## [PROBLEM DETAILS]
Here is a block of records. Copy every line in it that includes "They".
[GIVEN ENTRIES — start]
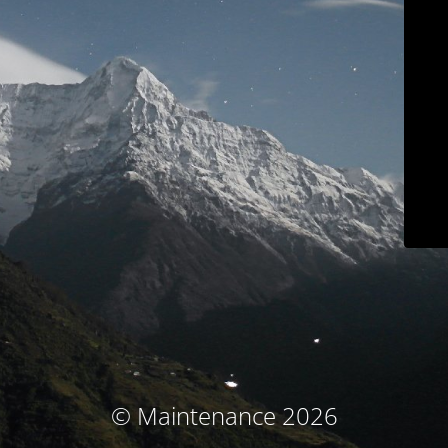
© Maintenance 2026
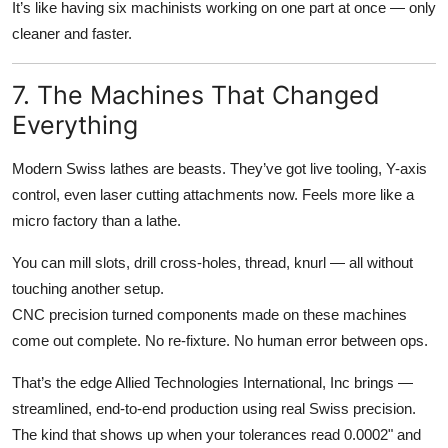
It’s like having six machinists working on one part at once — only
cleaner and faster.
7. The Machines That Changed
Everything
Modern Swiss lathes are beasts. They’ve got live tooling, Y-axis
control, even laser cutting attachments now. Feels more like a
micro factory than a lathe.
You can mill slots, drill cross-holes, thread, knurl — all without
touching another setup.
CNC precision turned components made on these machines
come out complete. No re-fixture. No human error between ops.
That’s the edge Allied Technologies International, Inc brings —
streamlined, end-to-end production using real Swiss precision.
The kind that shows up when your tolerances read 0.0002" and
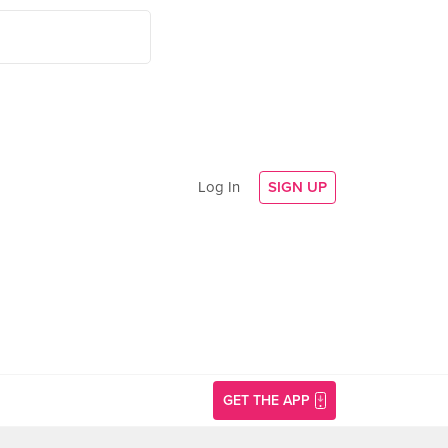
Log In
SIGN UP
GET THE APP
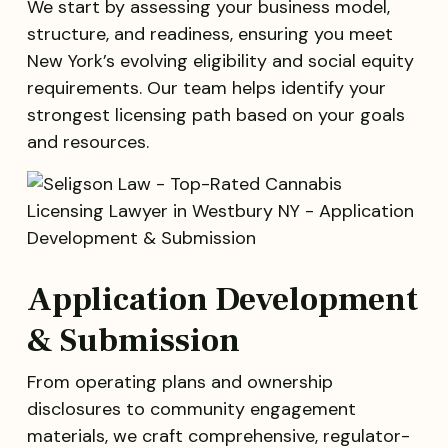
We start by assessing your business model,
structure, and readiness, ensuring you meet
New York’s evolving eligibility and social equity
requirements. Our team helps identify your
strongest licensing path based on your goals
and resources.
Application Development
& Submission
From operating plans and ownership
disclosures to community engagement
materials, we craft comprehensive, regulator-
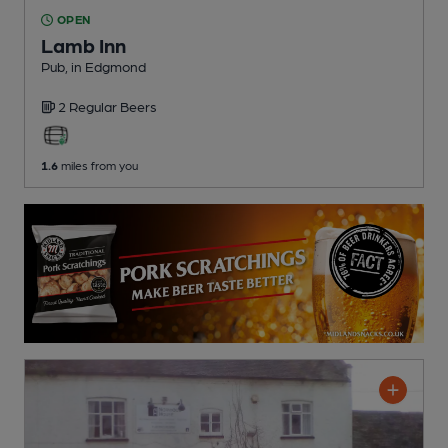
OPEN
Lamb Inn
Pub
, in Edgmond
2 Regular
Beers
1.6
miles from you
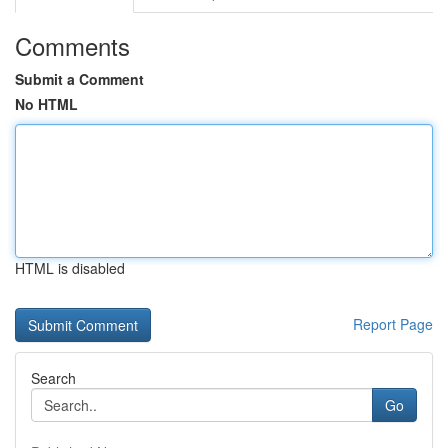
Comments
Submit a Comment
No HTML
HTML is disabled
Report Page
Search
Go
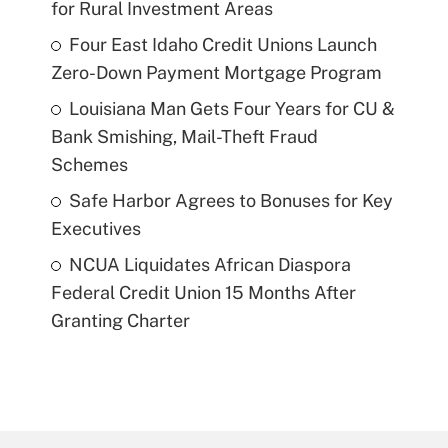
for Rural Investment Areas
Four East Idaho Credit Unions Launch
Zero-Down Payment Mortgage Program
Louisiana Man Gets Four Years for CU &
Bank Smishing, Mail-Theft Fraud
Schemes
Safe Harbor Agrees to Bonuses for Key
Executives
NCUA Liquidates African Diaspora
Federal Credit Union 15 Months After
Granting Charter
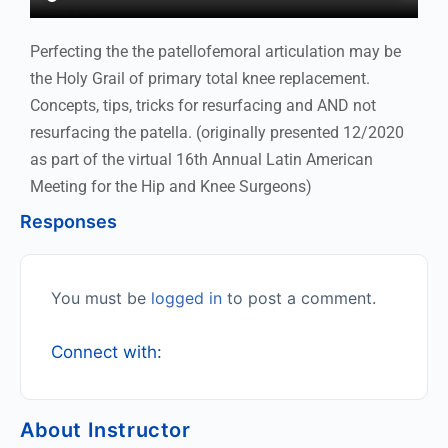
Perfecting the the patellofemoral articulation may be
the Holy Grail of primary total knee replacement.
Concepts, tips, tricks for resurfacing and AND not
resurfacing the patella. (originally presented 12/2020
as part of the virtual 16th Annual Latin American
Meeting for the Hip and Knee Surgeons)
Responses
You must be
logged in
to post a comment.
Connect with:
About Instructor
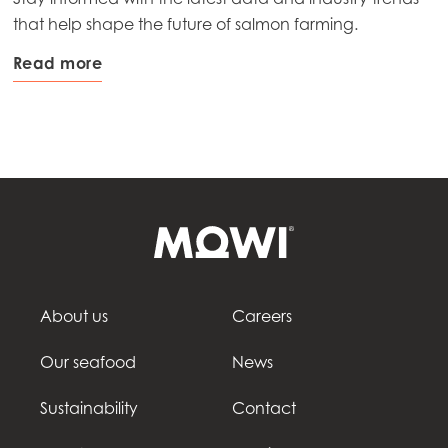
that help shape the future of salmon farming.
Read more
About us
Careers
Our seafood
News
Sustainability
Contact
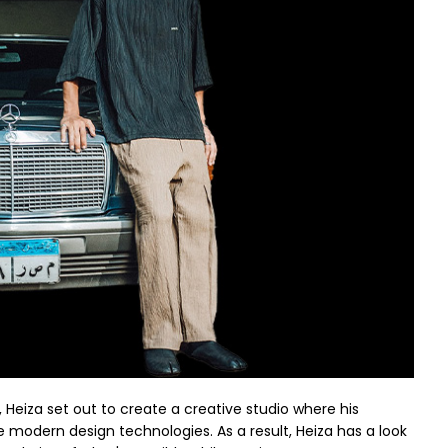
, Heiza set out to create a creative studio where his
modern design technologies. As a result, Heiza has a look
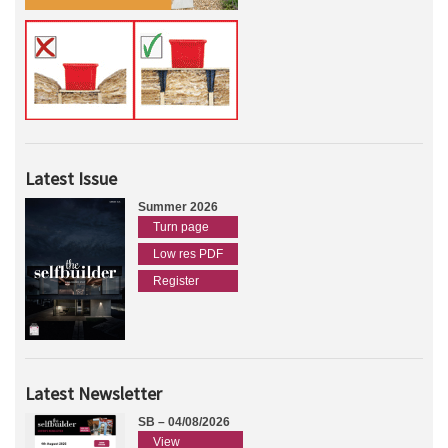
Latest Issue
Summer 2026
Turn page
Low res PDF
Register
Latest Newsletter
SB – 04/08/2026
View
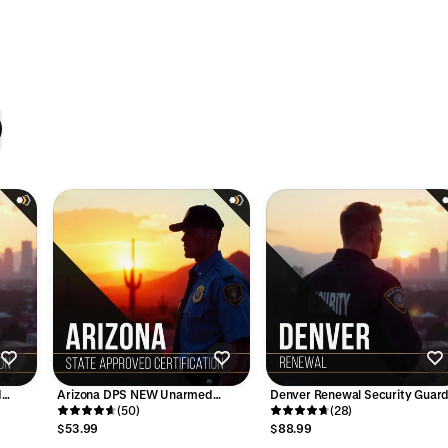
d
Arizona DPS NEW Unarmed
Denver Renewal Security Guar
Guard Card Course - 8 Hours
(50)
Training Course - 8 Hours
(28)
$53.99
$88.99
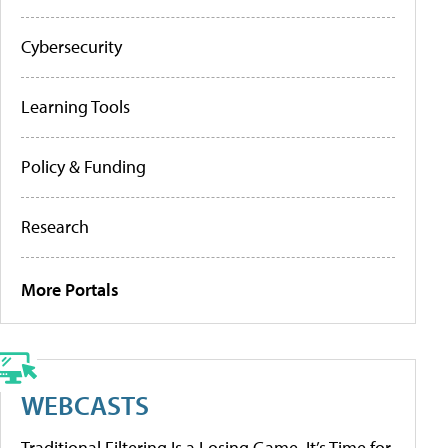
Cybersecurity
Learning Tools
Policy & Funding
Research
More Portals
WEBCASTS
Traditional Filtering Is a Losing Game. It’s Time for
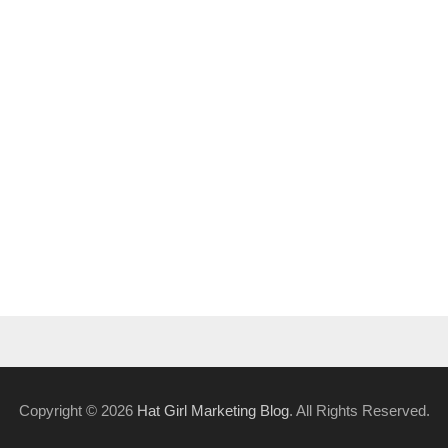
Copyright © 2026
Hat Girl Marketing Blog
. All Rights Reserved.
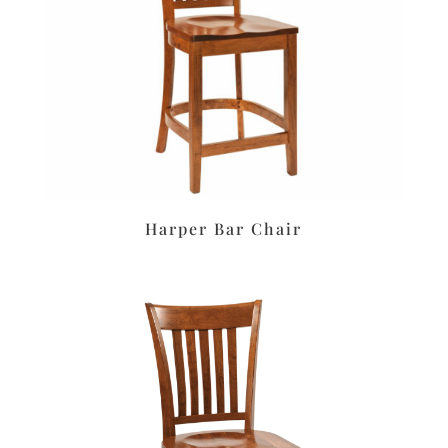
Harper Bar Chair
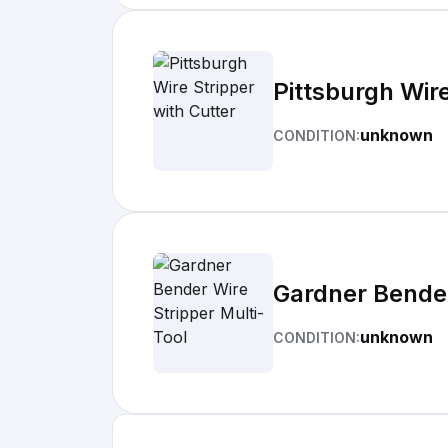
Pittsburgh Wire
unknown
CONDITION:
Gardner Bender
unknown
CONDITION:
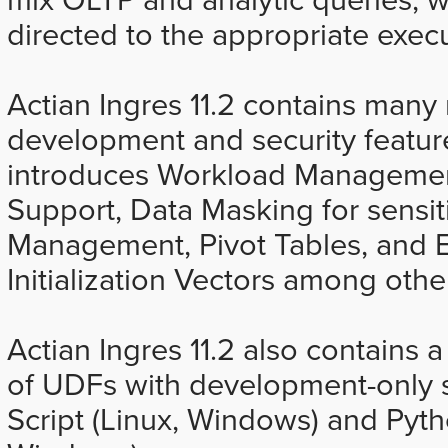
directed to the appropriate exec
Actian Ingres 11.2 contains ma
development and security feature
introduces Workload Managemen
Support, Data Masking for sensiti
Management, Pivot Tables, and 
Initialization Vectors among oth
Actian Ingres 11.2 also contains
of UDFs with development-only 
Script (Linux, Windows) and Pyt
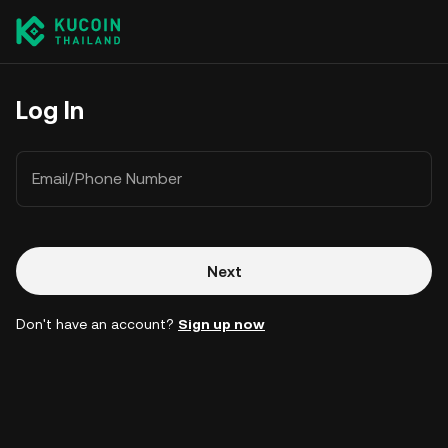
Log In
Email/Phone Number
Next
Don't have an account?
Sign up now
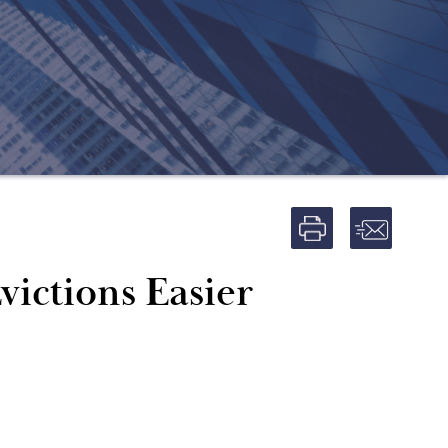
ictions Easier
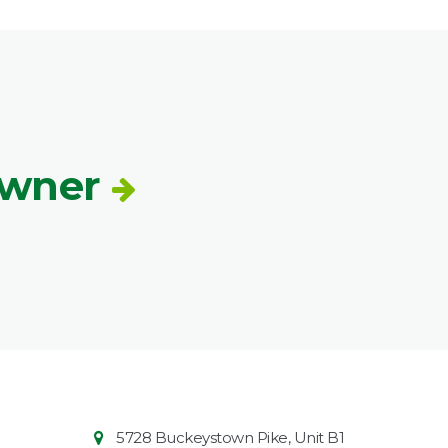
Owner
Contact
Common
5728 Buckeystown Pike, Unit B1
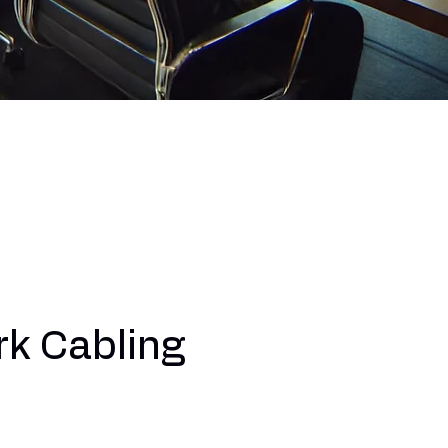
k Cabling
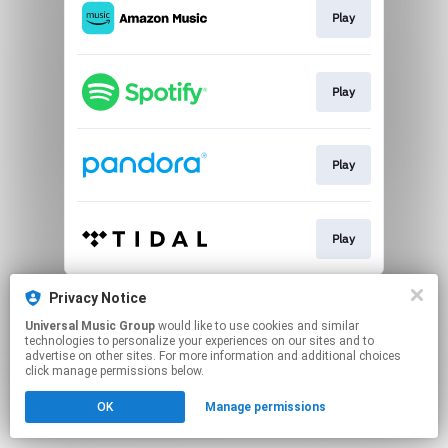
Play
Play
Play
Play
This page may contain affiliate links.
Privacy Notice
By using this service, you agree to the use of cookies.
Universal Music Group
would like to use cookies and similar
Click here
to manage your permissions.
technologies to personalize your experiences on our sites and to
advertise on other sites. For more information and additional choices
click manage permissions below.
OK
Manage permissions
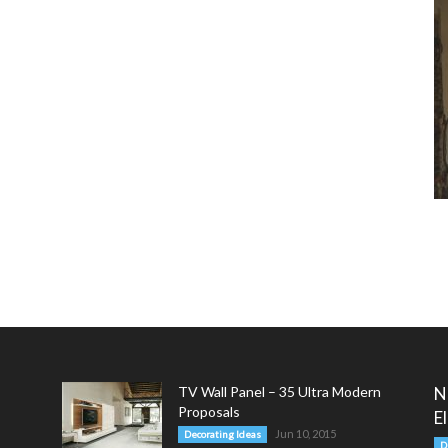
TV Wall Panel – 35 Ultra Modern
N
Proposals
E
Jun 10, 2015
Decorating Ideas
D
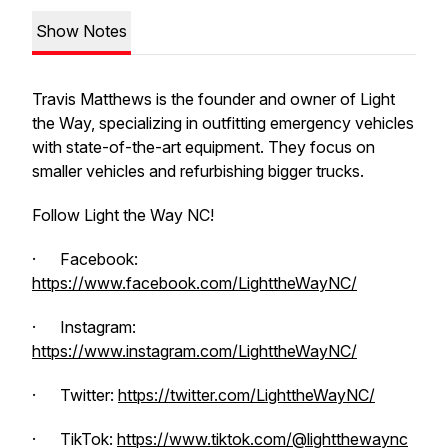
Show Notes
Travis Matthews is the founder and owner of Light
the Way, specializing in outfitting emergency vehicles
with state-of-the-art equipment. They focus on
smaller vehicles and refurbishing bigger trucks.
Follow Light the Way NC!
· Facebook:
https://www.facebook.com/LighttheWayNC/
· Instagram:
https://www.instagram.com/LighttheWayNC/
· Twitter:
https://twitter.com/LighttheWayNC/
· TikTok:
https://www.tiktok.com/@lightthewaync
[GIVEN ENTRIES — finish]
## [TASK ANSWER]
Modern Swiss lathes are beasts. They’ve got live tooling, Y-axis
with state-of-the-art equipment. They focus on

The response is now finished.